Em cada município, em cada zona, em cada bairro, é possível organizar a preparação comum entre trabalhadores sindicalizados e precarizados, empregados e desempregados, estudantes, autônomos e todo povo trabalhador afetado. Em cada sindicato propomos que se abram as portas aos demais setores e que se convoquem reuniões de coordenação, assembleias abertas ou coordenações. Em algumas províncias já existem “multisetoriais” (como em Jujuy) que deveriam encontros ou assembleias abertas, com participação das forças políticas que defendem os trabalhadores e com independência dos setores patronais. Haverá dirigentes sindicais que se reivindiquem peronistas, ou mesmo radicais, o que é lógico se estamos falando de um movimento verdadeiramente massivo, mas isso não se deve confundir com dar espaço a que os próprios partidos patronais como o PJ sejam convocadores deste tipo de instância. São partidos de governo que vieram gerindo o estado a serviço dos empresários, por mais que hoje sejam opositores. Com eles temos em comum que nos opomos ao DNU 70 e a LO, mas não compartilhamos os objetivos: eles querem que sejam os governadores e “seus” deputados e senadores os que negociem e vejam qual parte de nossas conquistas entregam.

Um desafio especial é organizar a raiva naquelas zonas das grandes cidades, em particular na Grande Buenos Aires, onde há muito peso do trabalho informal e há pouca organização sindical, onde a direita conseguiu fincar um pé mas também há numerosos setores que são os mais punidos pelo ajuste. As organizações piqueteiras podem desempenhar um papel muito positivo se impulsionam assembleias abertas e comuns das diferentes tendências junto às organizações sindicais, estudantis e políticas (o FITU, nestas localidades com vereadores, em sua maioria professores).

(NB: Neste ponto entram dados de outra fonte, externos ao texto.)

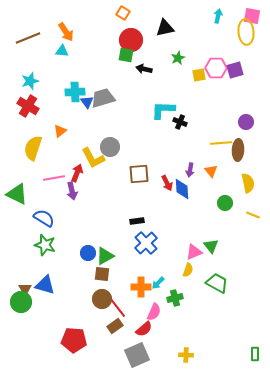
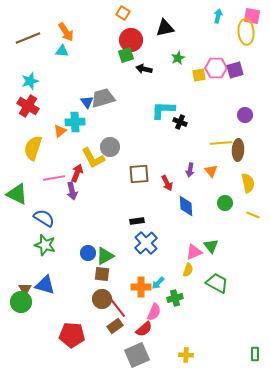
green square at (126, 55): rotated 28 degrees counterclockwise
cyan cross at (75, 92): moved 30 px down
purple circle at (246, 122): moved 1 px left, 7 px up
blue diamond at (182, 189): moved 4 px right, 17 px down
red pentagon at (74, 340): moved 2 px left, 5 px up
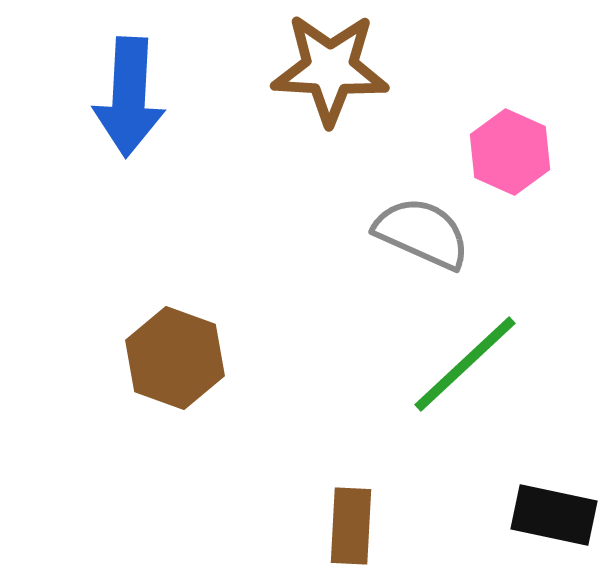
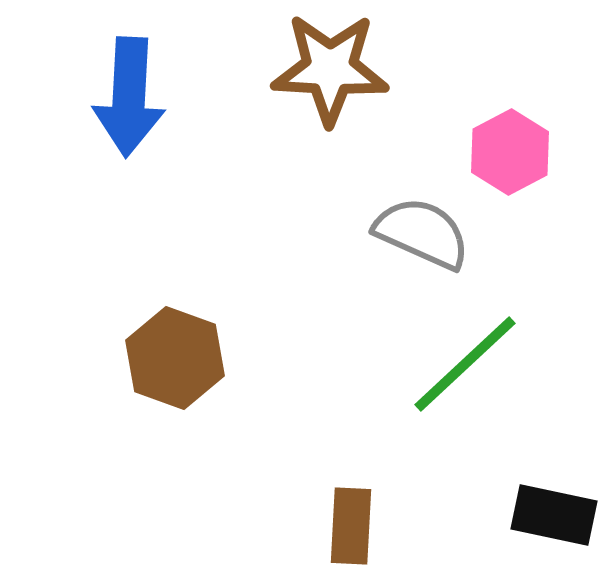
pink hexagon: rotated 8 degrees clockwise
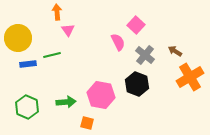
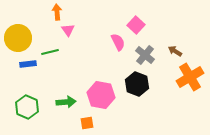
green line: moved 2 px left, 3 px up
orange square: rotated 24 degrees counterclockwise
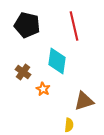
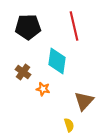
black pentagon: moved 1 px right, 2 px down; rotated 15 degrees counterclockwise
orange star: rotated 16 degrees counterclockwise
brown triangle: rotated 30 degrees counterclockwise
yellow semicircle: rotated 24 degrees counterclockwise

É necessário convocar o movimento de mulheres mostrando como a LO e toda a política do governo busca abrir caminho para questionar as conquistas arrancadas em anos de luta por este poderoso movimento. Enquanto isso as meninas e jovens entre 14 e 29 anos encabeçam as estatísticas da pobreza, como assinalam Andrea D’Atri e também denunciou Myriam Bregman.

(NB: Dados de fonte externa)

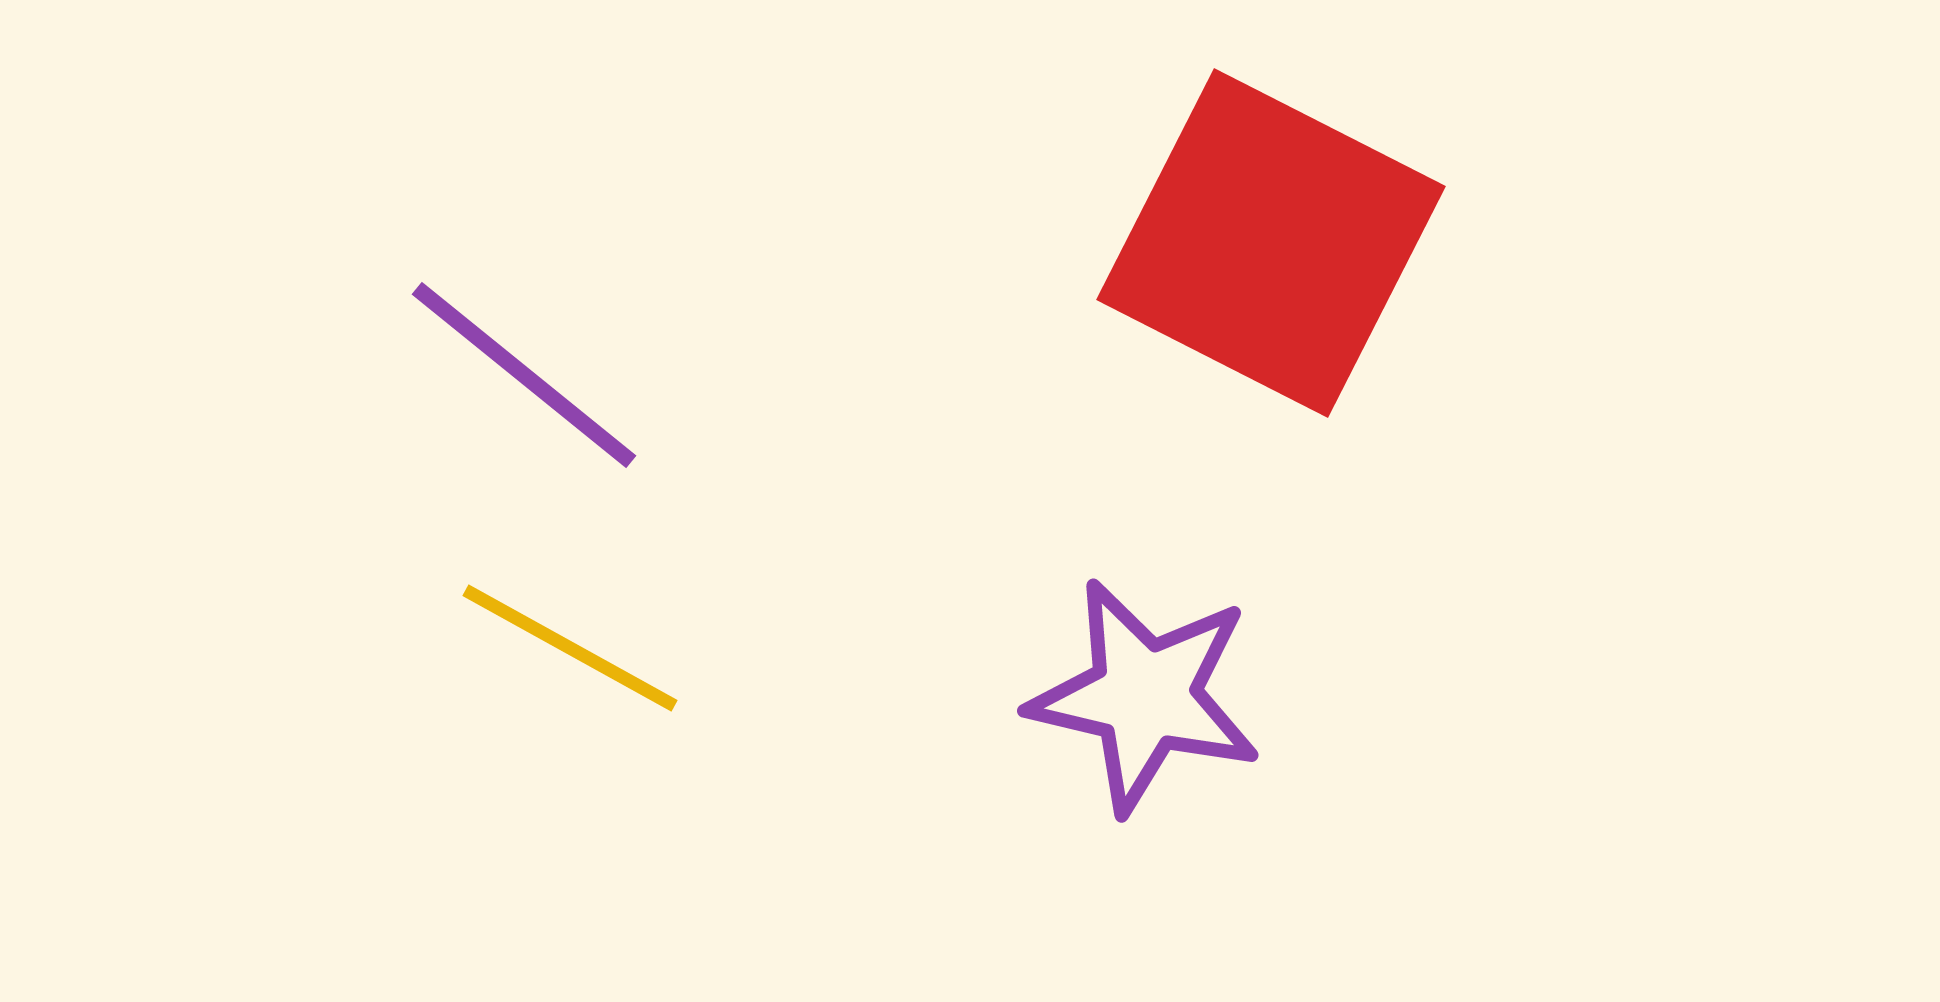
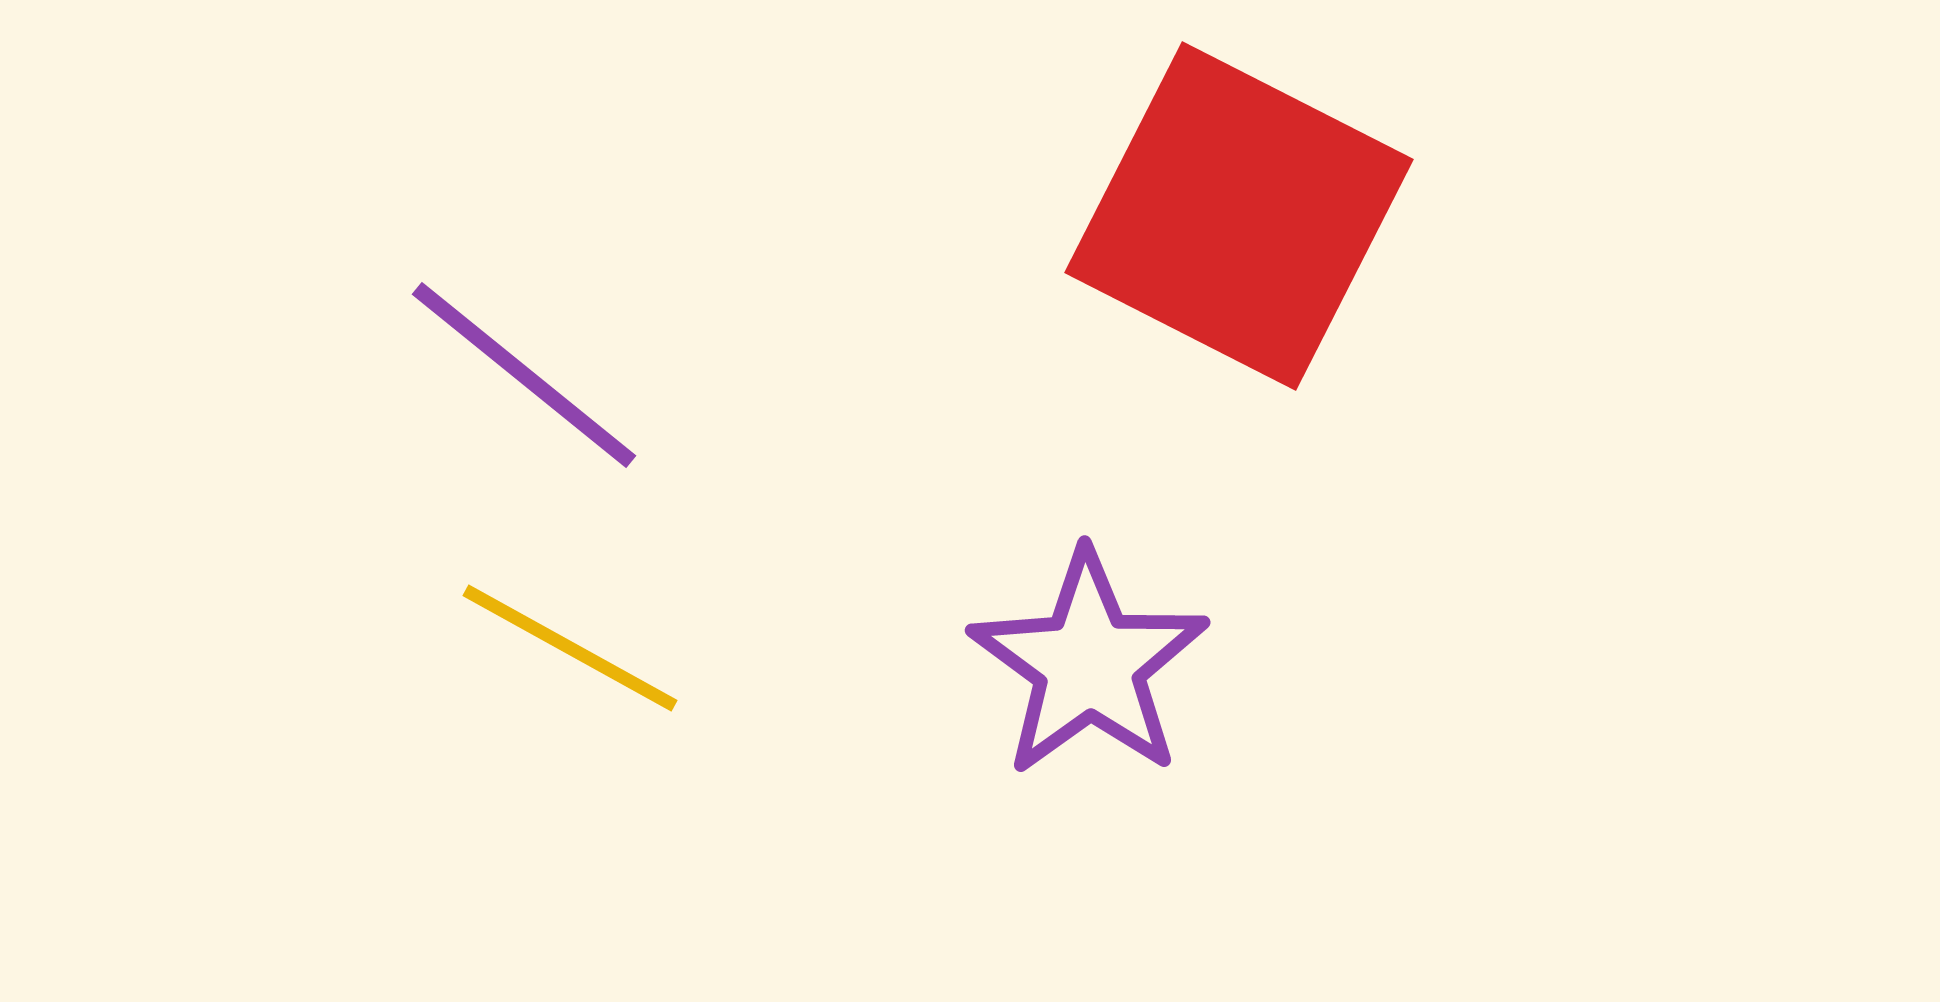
red square: moved 32 px left, 27 px up
purple star: moved 56 px left, 32 px up; rotated 23 degrees clockwise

A juventude, apesar das férias estudantis, está chamada a se rebelar contra esse ataque redobrado às condições de trabalho, à educação pública, à universidade gratuita (a LO estabelece mensalidades para estudantes estrangeiros). Em várias cidades do país já começam a se organizar jovens para se mobilizar junto com os trabalhadores e setores populares. Os movimentos culturais que já existem podem desfraldar toda sua criatividade ao calor de uma luta massiva e nas ruas, como nunca antes viram em suas vidas. Vai começar a ser quebrado o “encanto” que a aventura libertária gerou nos mais jovens (sobretudo nos homens), mas isso não é possível das mãos daqueles que buscarão novas conciliações com setores empresariais (como Grabois ou Kicillof), mas sim retomando as tradições de luta nas ruas e a perspectiva socialista que estava presente na geração do Cordobazo, tirando lições de suas potencialidades e erros. Cada jovem trabalhador, trabalhadora ou estudante que se organize e lute no verão se multiplicará por centenas ou milhares dentro de poucos meses.

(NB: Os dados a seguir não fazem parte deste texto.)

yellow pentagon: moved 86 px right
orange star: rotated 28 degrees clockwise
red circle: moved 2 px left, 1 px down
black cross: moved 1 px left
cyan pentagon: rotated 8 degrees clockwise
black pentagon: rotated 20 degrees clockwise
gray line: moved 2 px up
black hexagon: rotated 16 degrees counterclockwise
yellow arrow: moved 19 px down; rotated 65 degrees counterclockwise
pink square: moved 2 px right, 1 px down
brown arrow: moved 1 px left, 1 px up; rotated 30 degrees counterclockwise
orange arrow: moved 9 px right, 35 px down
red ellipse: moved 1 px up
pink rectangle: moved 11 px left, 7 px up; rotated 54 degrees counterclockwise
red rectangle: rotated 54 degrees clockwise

5. Um programa independe que comece pela defesa dos salários, aposentadorias e cada posto de trabalho, exigindo que a crise seja paga pelo poder econômico e pela ruptura com o FMI

Em cada assembleia é necessário começar a discutir um programa que parta de colocar “abaixo ao DNU e qualquer lei contra o povo trabalhador”, para fechar o caminho a negociações reacionárias. “Pelo aumento emergencial dos salários, aposentadoria e receitas dos autônomos (como foi o IFE) para que não percam frente à inflação. Não aos tarifaços.”

Devemos rechaçar as demissões de temporários no estado ou em qualquer empresa que feche ou demita, que puna aos trabalhadores pela festa dos ricos e poderosos (já foram embora os fundos fiscais no pagamento da dívida). Incorporação de terceirizados e temporários. Ocupar e colocar em produção sob gestão operária toda fábrica que feche ou despida massivamente, seguindo os exemplos de Zanon e Madygraf (que são parte dos movimentos de luta).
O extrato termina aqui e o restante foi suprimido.